> What you have to do: Reproduce exactly the span of lines beginning at the one with "technologia, materiały cyfrowe)." and ending at the last line of the data below, omitting pictures.

[Saved entries]
════
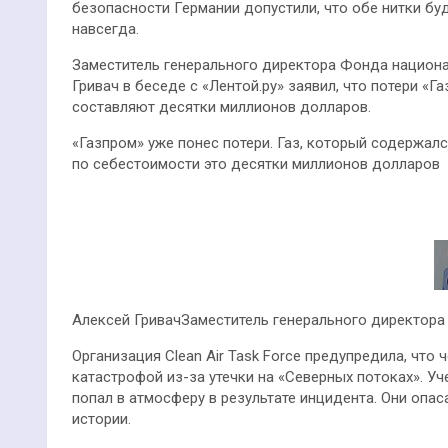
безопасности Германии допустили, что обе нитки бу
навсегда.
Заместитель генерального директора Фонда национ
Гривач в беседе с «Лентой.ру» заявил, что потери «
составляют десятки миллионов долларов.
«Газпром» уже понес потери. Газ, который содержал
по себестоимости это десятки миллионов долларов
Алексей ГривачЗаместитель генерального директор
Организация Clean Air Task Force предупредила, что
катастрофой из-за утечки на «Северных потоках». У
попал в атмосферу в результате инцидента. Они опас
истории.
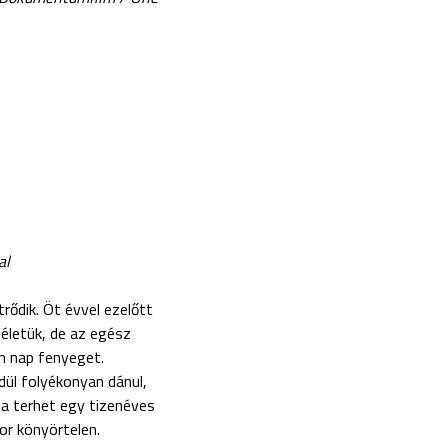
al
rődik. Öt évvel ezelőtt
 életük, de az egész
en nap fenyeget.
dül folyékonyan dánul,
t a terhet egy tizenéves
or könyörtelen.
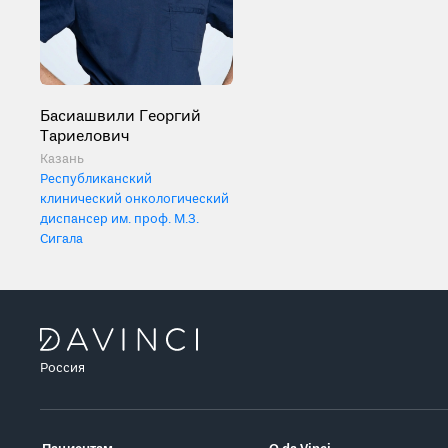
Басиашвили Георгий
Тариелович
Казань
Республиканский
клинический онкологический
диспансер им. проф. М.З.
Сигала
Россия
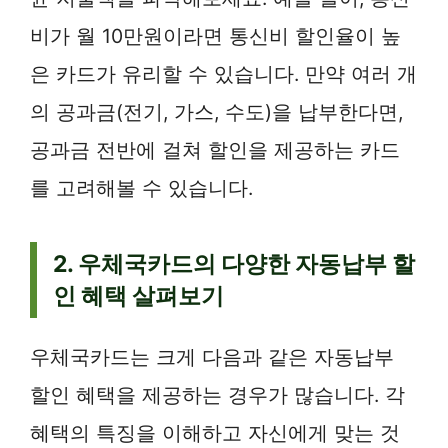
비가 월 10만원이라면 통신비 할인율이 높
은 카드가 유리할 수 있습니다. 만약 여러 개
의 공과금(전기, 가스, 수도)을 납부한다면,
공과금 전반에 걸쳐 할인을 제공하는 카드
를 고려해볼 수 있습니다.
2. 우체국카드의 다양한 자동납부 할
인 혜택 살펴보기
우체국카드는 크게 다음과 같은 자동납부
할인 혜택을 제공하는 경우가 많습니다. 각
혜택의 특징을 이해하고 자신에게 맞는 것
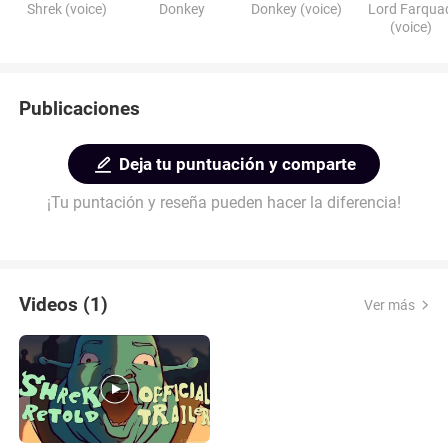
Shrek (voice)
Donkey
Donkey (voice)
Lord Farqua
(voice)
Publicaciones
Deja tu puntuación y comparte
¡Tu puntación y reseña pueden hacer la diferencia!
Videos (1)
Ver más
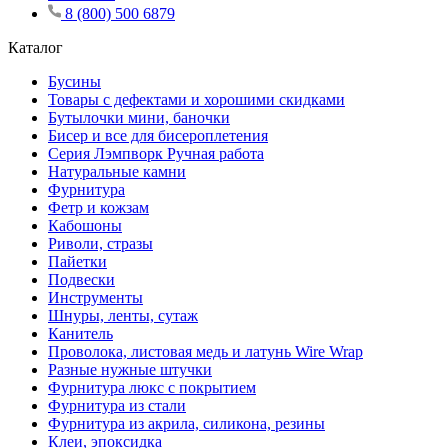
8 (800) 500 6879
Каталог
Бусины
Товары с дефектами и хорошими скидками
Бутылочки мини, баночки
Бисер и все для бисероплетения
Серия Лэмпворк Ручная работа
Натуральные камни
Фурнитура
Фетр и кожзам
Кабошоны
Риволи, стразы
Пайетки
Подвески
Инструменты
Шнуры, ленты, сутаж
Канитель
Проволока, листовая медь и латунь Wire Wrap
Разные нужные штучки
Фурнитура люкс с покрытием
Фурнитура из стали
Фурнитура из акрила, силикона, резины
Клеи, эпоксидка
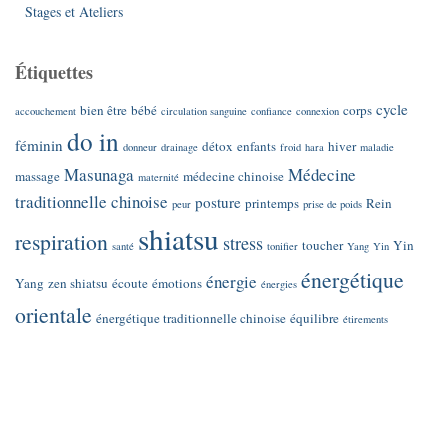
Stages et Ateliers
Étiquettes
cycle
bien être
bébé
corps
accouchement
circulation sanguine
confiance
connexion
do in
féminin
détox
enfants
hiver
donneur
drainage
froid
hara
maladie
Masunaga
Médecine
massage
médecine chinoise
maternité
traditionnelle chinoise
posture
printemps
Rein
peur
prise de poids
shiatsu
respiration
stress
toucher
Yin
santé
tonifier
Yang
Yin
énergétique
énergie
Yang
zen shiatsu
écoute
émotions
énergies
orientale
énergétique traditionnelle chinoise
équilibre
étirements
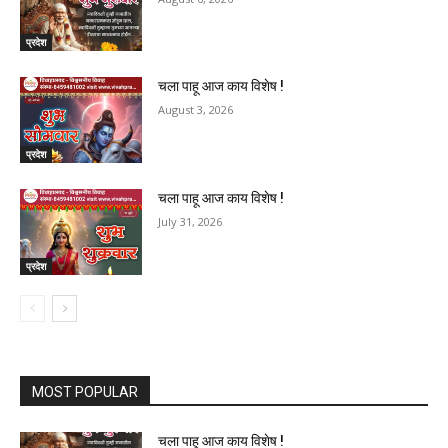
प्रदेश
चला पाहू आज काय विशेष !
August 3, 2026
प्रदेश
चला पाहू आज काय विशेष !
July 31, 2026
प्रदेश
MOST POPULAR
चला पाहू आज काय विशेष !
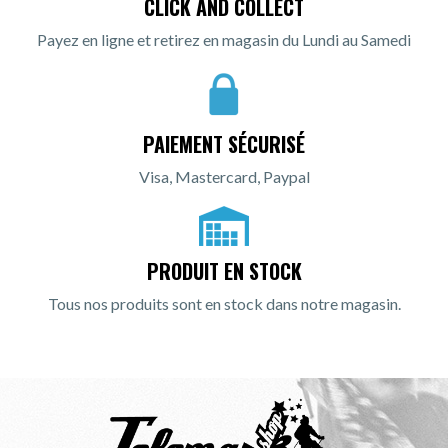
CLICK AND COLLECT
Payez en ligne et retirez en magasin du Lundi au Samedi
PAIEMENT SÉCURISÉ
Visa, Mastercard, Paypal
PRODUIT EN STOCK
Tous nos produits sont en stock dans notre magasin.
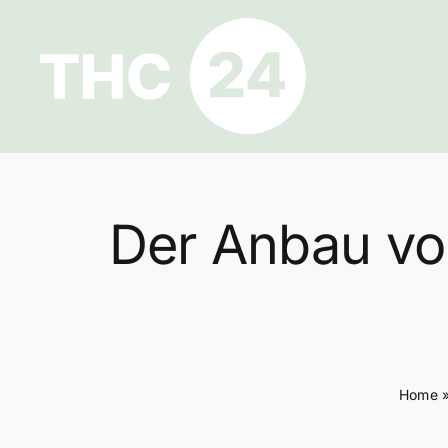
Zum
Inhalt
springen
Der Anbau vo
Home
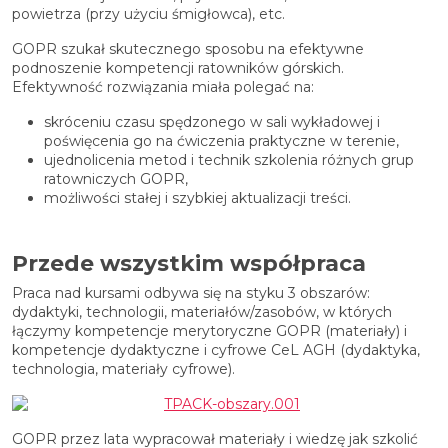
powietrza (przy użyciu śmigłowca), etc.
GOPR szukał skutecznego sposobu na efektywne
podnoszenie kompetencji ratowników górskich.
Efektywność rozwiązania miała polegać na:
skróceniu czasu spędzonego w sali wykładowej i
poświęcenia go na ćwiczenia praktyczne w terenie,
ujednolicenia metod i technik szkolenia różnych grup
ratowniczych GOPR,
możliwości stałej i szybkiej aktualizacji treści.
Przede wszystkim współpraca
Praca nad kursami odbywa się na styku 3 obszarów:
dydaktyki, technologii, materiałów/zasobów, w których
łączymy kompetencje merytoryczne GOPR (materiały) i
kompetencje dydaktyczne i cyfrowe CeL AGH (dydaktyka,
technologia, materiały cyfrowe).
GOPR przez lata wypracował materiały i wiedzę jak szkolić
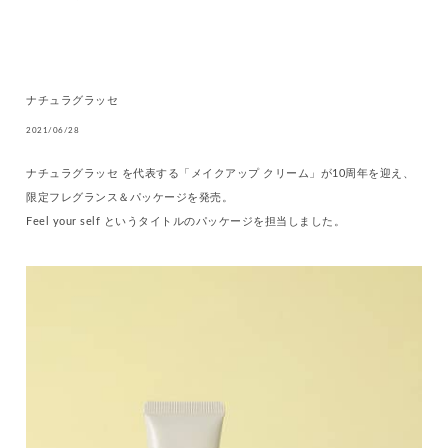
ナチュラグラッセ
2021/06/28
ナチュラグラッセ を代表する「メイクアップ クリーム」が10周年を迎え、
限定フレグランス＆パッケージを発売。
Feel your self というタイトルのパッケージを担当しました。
════
> Problem solution:
technologia, materiały cyfrowe).
GOPR przez lata wypracował materiały i wiedzę jak szkolić
ナチュラグラッセ
2021/06/28
ナチュラグラッセ を代表する「メイクアップ クリーム」が10周年を迎え、
限定フレグランス＆パッケージを発売。
Feel your self というタイトルのパッケージを担当しました。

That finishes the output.